▶ [TASK STATEMENT] Each line in the material below, starting at the one that contains "ning: This post" and ending at the one that contains "Follow on Instagram", should be repeated exactly; the pictures should not.

▶ [SOURCE DATA]

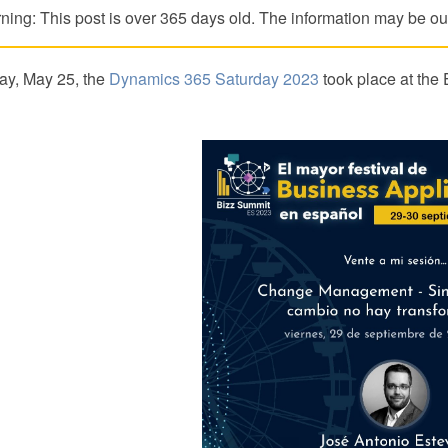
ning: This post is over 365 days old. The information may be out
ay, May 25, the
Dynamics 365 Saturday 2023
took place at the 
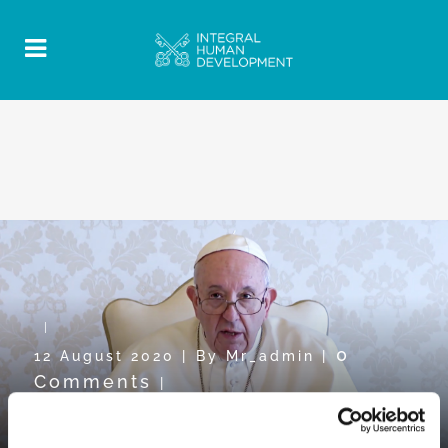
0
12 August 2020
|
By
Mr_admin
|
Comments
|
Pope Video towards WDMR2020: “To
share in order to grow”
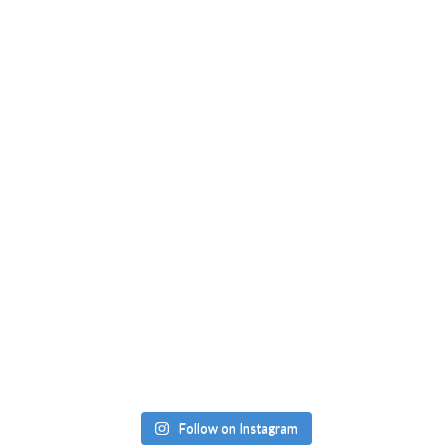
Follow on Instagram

---

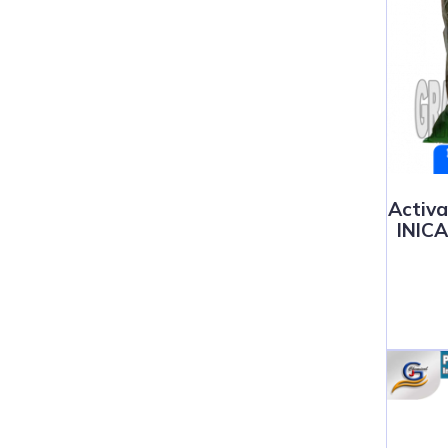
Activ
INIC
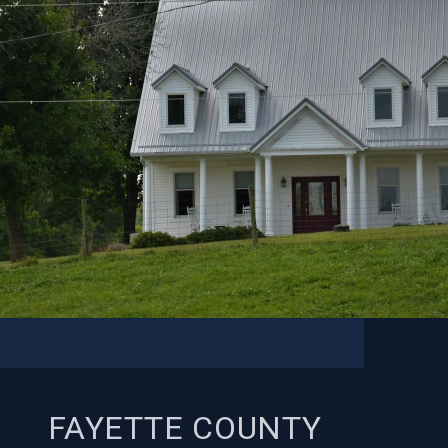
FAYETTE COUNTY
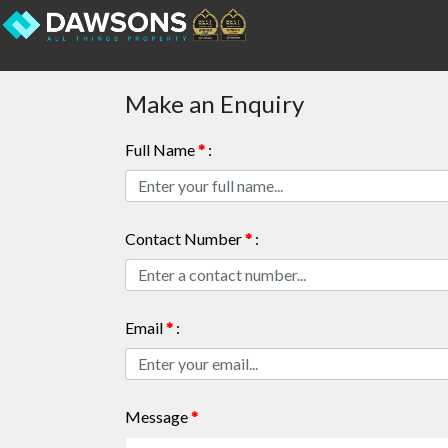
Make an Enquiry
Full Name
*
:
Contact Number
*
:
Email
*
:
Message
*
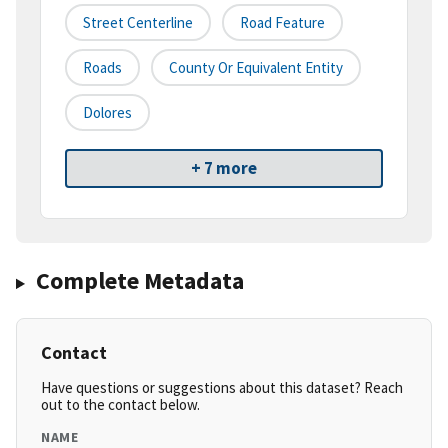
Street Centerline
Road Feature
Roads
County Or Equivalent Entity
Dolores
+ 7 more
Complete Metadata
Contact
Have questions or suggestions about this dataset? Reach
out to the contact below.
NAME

▶ [WRITTEN RESPONSE]
ning: This post is over 365 days old. The information may be out
ay, May 25, the
Dynamics 365 Saturday 2023
took place at the 
0
12 August 2020
|
By
Mr_admin
|
Comments
|
Pope Video towards WDMR2020: “To
share in order to grow”
Follow on Instagram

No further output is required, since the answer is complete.